» Dataset entries:
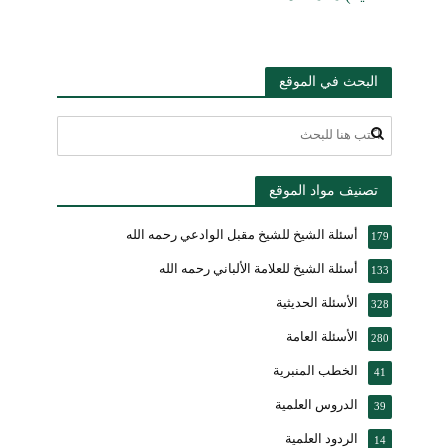
البحث في الموقع
تصنيف مواد الموقع
أسئلة الشيخ للشيخ مقبل الوادعي رحمه الله
179
أسئلة الشيخ للعلامة الألباني رحمه الله
133
الأسئلة الحديثية
328
الأسئلة العامة
280
الخطب المنبرية
41
الدروس العلمية
39
الردود العلمية
14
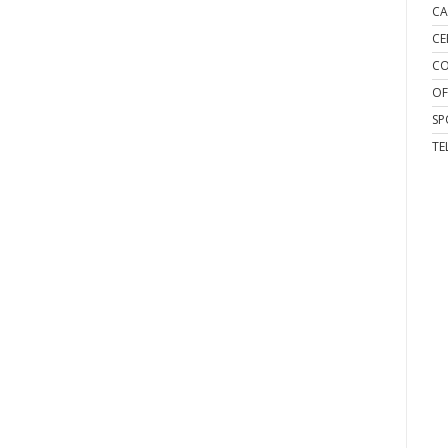
CA
CE
CO
OF
SP
TE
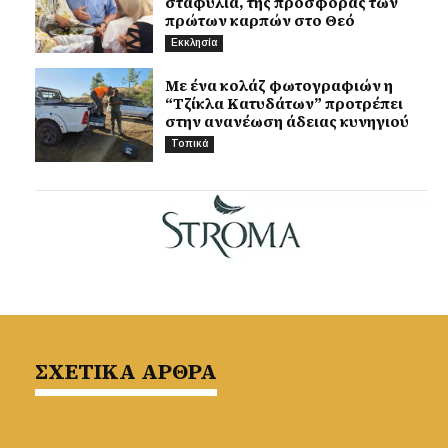
σταφύλια, της προσφοράς των
πρώτων καρπών στο Θεό
Εκκλησία
Με ένα κολάζ φωτογραφιών η
“Τζίκλα Κατυδάτων” προτρέπει
στην ανανέωση άδειας κυνηγιού
Τοπικά
ΣΧΕΤΙΚΑ ΑΡΘΡΑ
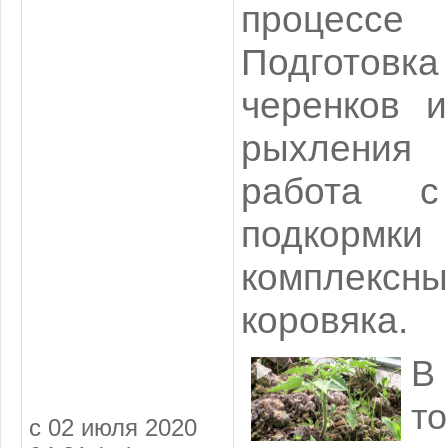
процессе
Подготовк
черенков 
рыхления 
работа с
подкормк
комплексны
коровяка.
В
т
с 02 июля 2020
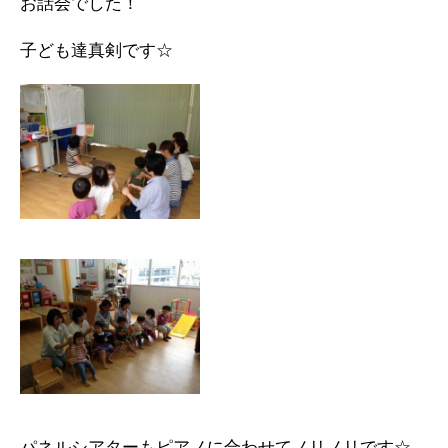
お話会でした！
子ども達真剣です☆
パネルシアターもピアノに合わせてノリノリです☆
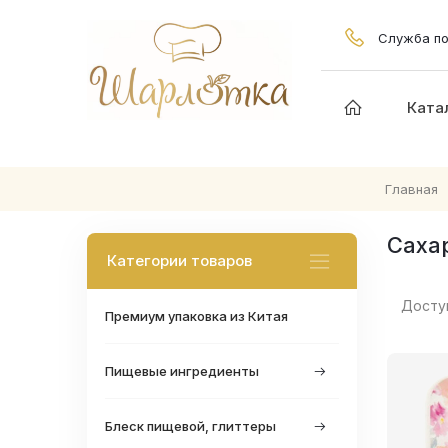
Служба по
Ката
Главная
Саха
Категории товаров
Досту
Премиум упаковка из Китая
Пищевые ингредиенты
Блеск пищевой, глиттеры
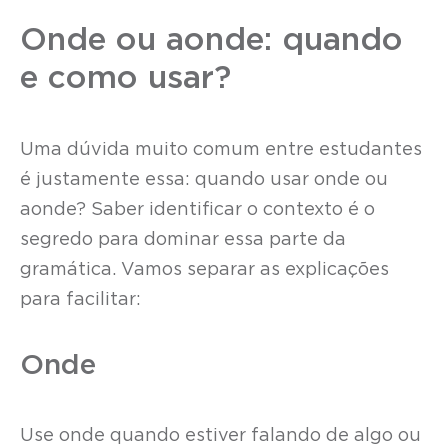
Onde ou aonde: quando
e como usar?
Uma dúvida muito comum entre estudantes
é justamente essa: quando usar onde ou
aonde? Saber identificar o contexto é o
segredo para dominar essa parte da
gramática. Vamos separar as explicações
para facilitar:
Onde
Use onde quando estiver falando de algo ou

» DIRECTIONS FOR THIS TASK: The response must repeat exactly the lines above from the one with "الخطب المنبرية" through the one with "e como usar?", including both, and must contain no pictures and no other text.

» TASK RESPONSE:
الخطب المنبرية
41
الدروس العلمية
39
الردود العلمية
14
CA
CE
CO
OF
SP
TE
σταφύλια, της προσφοράς των
πρώτων καρπών στο Θεό
Εκκλησία
Με ένα κολάζ φωτογραφιών η
“Τζίκλα Κατυδάτων” προτρέπει
στην ανανέωση άδειας κυνηγιού
Τοπικά
ΣΧΕΤΙΚΑ ΑΡΘΡΑ
процессе
Подготовк
черенков 
рыхления 
работа с
подкормк
комплексны
коровяка.
В
т
с 02 июля 2020
お話会でした！
子ども達真剣です☆
パネルシアターもピアノに合わせてノリノリです☆
Служба по
Ката
Главная
Саха
Категории товаров
Досту
Премиум упаковка из Китая
Пищевые ингредиенты
Блеск пищевой, глиттеры
Onde ou aonde: quando
e como usar?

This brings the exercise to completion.